L’accordo tra le multinazionali è stato definito un “forte incentivo” dal ceo di Maersk, Søren Skou, che in un post su LinkedIn ha spiegato che tra meno di vent’anni queste aziende “acquisteranno solo servizi di trasporto effettuati con combustibili a zero emissioni di carbonio”. Per rispondere alla richiesta e “aiutare queste grandi società a decarbonizzare le loro catene di approvvigionamento”, ha aggiunto Skou, “noi di Maersk continueremo a spingere per la produzione e l’uso di combustibili green come il metanolo e l’ammoniaca. Con l’aiuto dei clienti, delle autorità e degli investitori, sono fiducioso che il settore del trasporto navale possa essere parte della soluzione al problema del cambiamento climatico”.  Per il manager, tuttavia, la “leva chiave per incentivare la transizione green nel nostro settore passa dalla legislazione globale” e in questo senso “abbiamo elevate aspettative su cosa decideranno i leader del mondo alla COP 26 di Glasgow”. La priorità per Skou è “la fine degli incentivi per i combustibili fossili. Chiediamo l’imposizione di una carbon tax di almeno 150 dollari per tonnellata di emissioni di Co2”, il cui gettito “possa essere reinvestito nella ricerca e sviluppo dei combustibili green e nel miglioramento della resilienza delle catene logistiche del mondo, con un focus particolare sul supporto dei Paesi in via di sviluppo. Andiamo avanti insieme sulla strada per la decarbonizzazione della logistica”, ha concluso il manager.

Trasporto marittimo “green”: gli obiettivi delle multinazionali aderenti

Il processo non è ovviamente semplice o veloce, e prevede che le aziende di settore investano miliardi di dollari per ripensare le flotte e produrre nuovi combustibili in quantità sufficienti. Ma l’accordo tra le multinazionali potrebbe segnare davvero una svolta. Amazon, ad esempio, ha fatto sapere che applicherà le nuove regole a tutti i cargo sotto la sua gestione, inclusi quelli dei venditori di terze parti che si appoggiano all’azienda di Bezos per gestire la logistica: si tratta della gran parte dei venditori, la maggioranza dei quali è basata in Cina. Gli obiettivi dell’intesa sono estremamente ambiziosi, anche perché al momento non esistono in commercio quantità di biocarburanti sufficienti per decarbonizzare l’intera industria del trasporto via mare. Non solo: le aziende coinvolte hanno parlato di “zero emissioni lungo l’intero ciclo di vita dei carburanti”, per cui non solo durante il loro utilizzo, ma anche nei processi produttivi. E nel caso dei biocarburanti i problemi legati alla sicurezza e all’uso del suolo devono essere affrontati. L’obiettivo dell’iniziativa va infatti ben oltre il target fissato nel 2018 dall’Imo, che prevedeva un taglio del 50% delle emissioni nel 2050, rispetto ai livelli del 2008.

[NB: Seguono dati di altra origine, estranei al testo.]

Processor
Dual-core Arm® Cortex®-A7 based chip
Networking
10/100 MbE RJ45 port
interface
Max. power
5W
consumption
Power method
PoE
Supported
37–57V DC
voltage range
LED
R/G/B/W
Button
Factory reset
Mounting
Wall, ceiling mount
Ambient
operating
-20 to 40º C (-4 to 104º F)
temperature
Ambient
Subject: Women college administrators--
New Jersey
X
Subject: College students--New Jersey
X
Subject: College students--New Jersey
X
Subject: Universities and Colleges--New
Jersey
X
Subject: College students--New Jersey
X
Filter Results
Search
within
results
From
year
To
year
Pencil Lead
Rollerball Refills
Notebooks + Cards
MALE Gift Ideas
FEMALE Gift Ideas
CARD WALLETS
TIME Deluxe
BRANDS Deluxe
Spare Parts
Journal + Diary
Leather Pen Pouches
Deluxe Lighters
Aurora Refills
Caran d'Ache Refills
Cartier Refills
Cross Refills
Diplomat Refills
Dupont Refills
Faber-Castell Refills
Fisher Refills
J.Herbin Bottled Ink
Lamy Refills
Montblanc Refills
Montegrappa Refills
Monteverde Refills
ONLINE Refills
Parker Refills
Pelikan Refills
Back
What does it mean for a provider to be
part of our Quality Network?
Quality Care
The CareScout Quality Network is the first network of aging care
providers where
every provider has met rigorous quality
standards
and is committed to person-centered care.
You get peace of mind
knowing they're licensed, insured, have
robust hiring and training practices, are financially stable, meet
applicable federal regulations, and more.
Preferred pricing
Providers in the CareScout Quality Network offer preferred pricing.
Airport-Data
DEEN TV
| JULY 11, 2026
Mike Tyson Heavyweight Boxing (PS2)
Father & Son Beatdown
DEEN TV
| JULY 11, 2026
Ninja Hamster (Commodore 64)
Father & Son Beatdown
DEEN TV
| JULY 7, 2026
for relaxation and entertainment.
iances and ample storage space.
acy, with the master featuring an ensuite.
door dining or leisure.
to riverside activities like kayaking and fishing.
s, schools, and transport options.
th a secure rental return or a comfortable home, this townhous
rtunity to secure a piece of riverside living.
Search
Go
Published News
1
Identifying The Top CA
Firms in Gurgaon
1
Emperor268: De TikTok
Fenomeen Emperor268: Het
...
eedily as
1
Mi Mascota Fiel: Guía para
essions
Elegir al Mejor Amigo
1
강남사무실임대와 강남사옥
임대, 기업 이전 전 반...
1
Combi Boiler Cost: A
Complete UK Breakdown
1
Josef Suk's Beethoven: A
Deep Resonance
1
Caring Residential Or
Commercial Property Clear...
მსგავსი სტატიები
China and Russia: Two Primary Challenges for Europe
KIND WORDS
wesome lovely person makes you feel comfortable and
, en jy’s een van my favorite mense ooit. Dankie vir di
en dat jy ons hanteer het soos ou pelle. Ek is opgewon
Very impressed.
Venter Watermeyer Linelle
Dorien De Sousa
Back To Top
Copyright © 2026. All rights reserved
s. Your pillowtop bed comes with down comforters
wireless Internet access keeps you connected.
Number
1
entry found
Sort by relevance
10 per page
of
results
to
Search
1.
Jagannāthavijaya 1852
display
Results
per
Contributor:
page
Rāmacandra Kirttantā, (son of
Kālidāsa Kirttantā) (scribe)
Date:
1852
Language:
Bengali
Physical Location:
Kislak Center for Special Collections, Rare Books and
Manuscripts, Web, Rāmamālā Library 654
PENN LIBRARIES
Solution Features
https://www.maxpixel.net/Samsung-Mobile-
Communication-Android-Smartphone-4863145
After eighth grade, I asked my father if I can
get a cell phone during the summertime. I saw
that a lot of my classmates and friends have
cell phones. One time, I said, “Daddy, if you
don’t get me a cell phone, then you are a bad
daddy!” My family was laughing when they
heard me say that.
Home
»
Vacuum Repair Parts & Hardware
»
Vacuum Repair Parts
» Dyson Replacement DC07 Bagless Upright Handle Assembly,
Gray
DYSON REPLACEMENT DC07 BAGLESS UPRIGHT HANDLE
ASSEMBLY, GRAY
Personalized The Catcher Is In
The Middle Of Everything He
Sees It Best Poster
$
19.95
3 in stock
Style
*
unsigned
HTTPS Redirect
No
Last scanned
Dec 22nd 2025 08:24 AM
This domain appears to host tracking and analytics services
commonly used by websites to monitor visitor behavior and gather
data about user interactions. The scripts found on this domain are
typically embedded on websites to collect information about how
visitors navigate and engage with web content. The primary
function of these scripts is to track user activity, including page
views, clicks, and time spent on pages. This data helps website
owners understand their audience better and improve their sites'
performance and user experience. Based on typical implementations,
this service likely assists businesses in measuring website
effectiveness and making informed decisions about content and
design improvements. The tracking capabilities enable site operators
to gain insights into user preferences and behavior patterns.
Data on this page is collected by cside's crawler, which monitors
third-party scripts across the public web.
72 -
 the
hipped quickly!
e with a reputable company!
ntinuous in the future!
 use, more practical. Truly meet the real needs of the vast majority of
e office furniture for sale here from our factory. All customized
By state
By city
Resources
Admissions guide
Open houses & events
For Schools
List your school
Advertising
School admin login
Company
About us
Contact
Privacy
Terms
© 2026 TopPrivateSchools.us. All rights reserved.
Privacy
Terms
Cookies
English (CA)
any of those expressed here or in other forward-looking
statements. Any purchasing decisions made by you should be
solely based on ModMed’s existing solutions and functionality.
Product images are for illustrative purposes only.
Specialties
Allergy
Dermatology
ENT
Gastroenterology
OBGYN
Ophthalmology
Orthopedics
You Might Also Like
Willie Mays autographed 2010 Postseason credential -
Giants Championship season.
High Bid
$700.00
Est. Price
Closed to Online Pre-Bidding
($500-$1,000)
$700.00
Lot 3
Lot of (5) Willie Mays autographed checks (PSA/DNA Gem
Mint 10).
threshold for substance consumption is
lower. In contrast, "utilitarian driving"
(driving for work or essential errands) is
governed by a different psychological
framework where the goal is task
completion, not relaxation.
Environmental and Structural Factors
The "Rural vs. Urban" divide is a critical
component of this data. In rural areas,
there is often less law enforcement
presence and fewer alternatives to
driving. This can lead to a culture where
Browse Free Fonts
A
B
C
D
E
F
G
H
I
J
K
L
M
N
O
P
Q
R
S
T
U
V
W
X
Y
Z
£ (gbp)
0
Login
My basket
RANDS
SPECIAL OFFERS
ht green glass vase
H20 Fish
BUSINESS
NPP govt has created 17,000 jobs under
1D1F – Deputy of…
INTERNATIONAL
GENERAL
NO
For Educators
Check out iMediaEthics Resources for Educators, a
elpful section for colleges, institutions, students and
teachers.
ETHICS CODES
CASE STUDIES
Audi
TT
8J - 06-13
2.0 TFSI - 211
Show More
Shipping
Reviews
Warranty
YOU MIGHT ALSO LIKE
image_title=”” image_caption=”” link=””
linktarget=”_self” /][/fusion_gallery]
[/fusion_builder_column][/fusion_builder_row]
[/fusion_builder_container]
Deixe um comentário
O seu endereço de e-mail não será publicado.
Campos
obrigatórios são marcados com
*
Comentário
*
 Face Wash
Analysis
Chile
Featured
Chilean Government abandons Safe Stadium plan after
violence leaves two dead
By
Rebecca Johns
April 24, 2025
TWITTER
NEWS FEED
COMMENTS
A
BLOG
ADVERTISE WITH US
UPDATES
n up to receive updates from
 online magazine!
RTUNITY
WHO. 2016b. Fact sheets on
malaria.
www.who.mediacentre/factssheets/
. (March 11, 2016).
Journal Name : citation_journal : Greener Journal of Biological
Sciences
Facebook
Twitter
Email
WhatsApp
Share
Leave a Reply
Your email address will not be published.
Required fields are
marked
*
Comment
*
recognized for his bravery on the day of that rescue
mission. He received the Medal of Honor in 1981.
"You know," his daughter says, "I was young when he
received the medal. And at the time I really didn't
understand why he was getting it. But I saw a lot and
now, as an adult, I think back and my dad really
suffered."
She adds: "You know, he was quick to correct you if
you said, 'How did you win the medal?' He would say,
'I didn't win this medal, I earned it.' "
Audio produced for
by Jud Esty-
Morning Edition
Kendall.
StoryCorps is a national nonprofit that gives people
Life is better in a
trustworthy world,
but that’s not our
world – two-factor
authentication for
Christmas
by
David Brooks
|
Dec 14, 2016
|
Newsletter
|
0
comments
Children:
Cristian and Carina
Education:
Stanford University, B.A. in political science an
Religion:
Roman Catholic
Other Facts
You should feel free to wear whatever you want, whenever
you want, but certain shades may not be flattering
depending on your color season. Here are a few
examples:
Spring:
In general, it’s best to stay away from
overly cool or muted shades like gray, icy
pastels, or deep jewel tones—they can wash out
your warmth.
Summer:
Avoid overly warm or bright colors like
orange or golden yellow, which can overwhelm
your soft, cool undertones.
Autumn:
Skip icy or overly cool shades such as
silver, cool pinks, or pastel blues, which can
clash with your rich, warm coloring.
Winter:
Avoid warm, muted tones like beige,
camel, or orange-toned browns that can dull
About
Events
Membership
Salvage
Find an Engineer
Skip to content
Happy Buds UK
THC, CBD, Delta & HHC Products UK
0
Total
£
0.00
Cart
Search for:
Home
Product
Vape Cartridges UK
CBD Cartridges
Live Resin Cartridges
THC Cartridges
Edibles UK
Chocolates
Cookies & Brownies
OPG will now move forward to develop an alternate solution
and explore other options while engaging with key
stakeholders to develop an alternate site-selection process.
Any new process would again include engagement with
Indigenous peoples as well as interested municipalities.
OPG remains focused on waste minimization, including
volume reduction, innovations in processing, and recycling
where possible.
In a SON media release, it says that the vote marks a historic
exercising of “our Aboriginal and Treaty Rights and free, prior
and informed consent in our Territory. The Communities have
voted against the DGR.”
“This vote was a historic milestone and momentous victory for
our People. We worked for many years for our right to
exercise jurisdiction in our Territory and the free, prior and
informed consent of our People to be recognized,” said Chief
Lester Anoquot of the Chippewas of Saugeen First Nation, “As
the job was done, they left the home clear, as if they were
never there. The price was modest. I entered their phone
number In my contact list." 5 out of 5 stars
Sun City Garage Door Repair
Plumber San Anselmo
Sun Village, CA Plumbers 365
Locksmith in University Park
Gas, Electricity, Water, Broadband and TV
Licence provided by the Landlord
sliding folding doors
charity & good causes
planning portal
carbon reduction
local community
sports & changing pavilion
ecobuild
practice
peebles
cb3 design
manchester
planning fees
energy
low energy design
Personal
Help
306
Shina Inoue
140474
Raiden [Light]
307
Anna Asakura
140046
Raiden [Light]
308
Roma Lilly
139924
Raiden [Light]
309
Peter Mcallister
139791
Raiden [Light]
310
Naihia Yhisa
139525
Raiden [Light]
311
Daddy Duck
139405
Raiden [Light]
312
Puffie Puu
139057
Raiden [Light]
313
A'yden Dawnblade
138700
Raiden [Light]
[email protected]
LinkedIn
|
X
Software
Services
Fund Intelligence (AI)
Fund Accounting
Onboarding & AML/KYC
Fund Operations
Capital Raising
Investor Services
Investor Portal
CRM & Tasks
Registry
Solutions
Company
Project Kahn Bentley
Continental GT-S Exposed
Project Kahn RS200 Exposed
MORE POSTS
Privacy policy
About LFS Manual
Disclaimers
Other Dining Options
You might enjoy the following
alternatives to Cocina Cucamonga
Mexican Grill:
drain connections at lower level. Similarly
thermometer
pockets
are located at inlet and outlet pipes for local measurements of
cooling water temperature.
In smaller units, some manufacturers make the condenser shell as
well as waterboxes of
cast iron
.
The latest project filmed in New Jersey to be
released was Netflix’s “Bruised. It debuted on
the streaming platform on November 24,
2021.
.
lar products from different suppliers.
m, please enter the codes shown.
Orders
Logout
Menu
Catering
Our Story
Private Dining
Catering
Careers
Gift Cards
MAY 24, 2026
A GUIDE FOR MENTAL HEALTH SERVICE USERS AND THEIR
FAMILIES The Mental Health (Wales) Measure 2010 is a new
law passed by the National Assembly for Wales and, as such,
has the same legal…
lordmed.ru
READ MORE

La crisi del trasporto marittimo in Cina e Usa

La notizia è arrivata in un momento particolarmente complesso per il trasporto di merci via mare, che vede lunghe file di portacontainer ferme nei porti dalla Cina agli Usa e ha causato un aumento dei costi di spedizione pari a dieci volte in più rispetto al pre-pandemia su alcune tratte. E il contenuto dell’accordo – che ad esempio esclude categoricamente le società che utilizzano navi alimentate a gas naturale liquefatto, come la francese CMA CGM – rischia di mettere ulteriormente il settore sotto pressione. Saranno le compagnie a dover decidere se adeguarsi o rischiare di rimanere tagliate fuori.